Without the fight/flight reaction, man would never have survived the cave and the jungle. But now, through social living, man has made himself relatively safe from the elements and the wild beasts. He is even learning to protect himself against disease. He can produce adequate food, clothing, and shelter for the present population of the Earth. Barring a possible astronomical accident, he now faces no serious threat to his existence, except one: the fight/flight reaction within himself.
This jungle readiness to hurt and to kill is now a vestigial hangover, like the appendix, which interferes with the new and more powerful means of coping with nature through civilization. Trying to solve every problem by fighting or fleeing is the primitive method still central for the immature child. The later method--understanding and cooperation--requires the mature capacities of the adult. In an infantile world, fighting may be forced upon one. Then it is more effective if handled maturely for mature goals. Probably war will cease only when enough persons are mature.

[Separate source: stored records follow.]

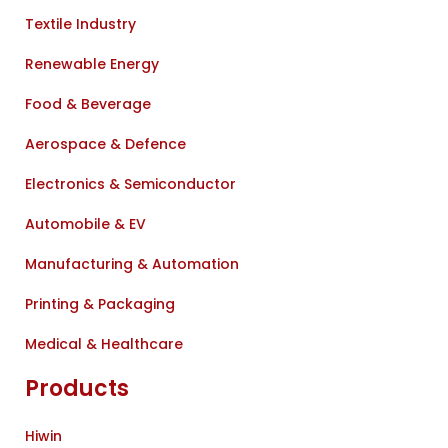
Textile Industry
Renewable Energy
Food & Beverage
Aerospace & Defence
Electronics & Semiconductor
Automobile & EV
Manufacturing & Automation
Printing & Packaging
Medical & Healthcare
Products
Hiwin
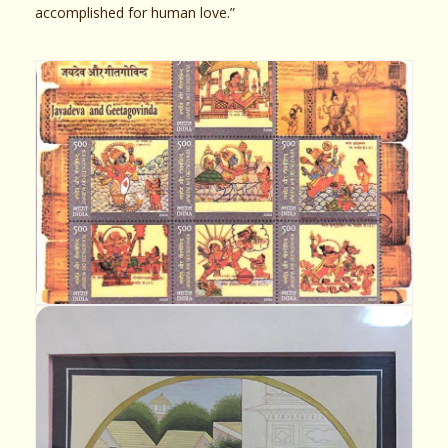
accomplished for human love.”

The basic problem is social adaptation and biologic survival. The basic solution is for people to understand the nature of their own biological, emotional maturity, to work toward it to help the children in their development toward it. Human suffering is mostly made by man himself. It is primarily the result of the failure of
man himself. It is primarily the result of the failure of adults, because of improper child rearing, to mature emotionally. Hence, instead of enjoying their capacities for responsible work and love, they are grasping, egocentric, insecure, frustrated, anxious, and hostile.
Maturity is the path from madness and murder to inner peace and satisfying living for each individual and for the human species. This I believe on the evidence of science and through personal observation and experience.
That was Dr. Leon J. Saul, Professor of Clinical Psychiatry at the University of Pennsylvania School of Medicine, who believes the key to happiness and well-being lies in the understanding of men's minds.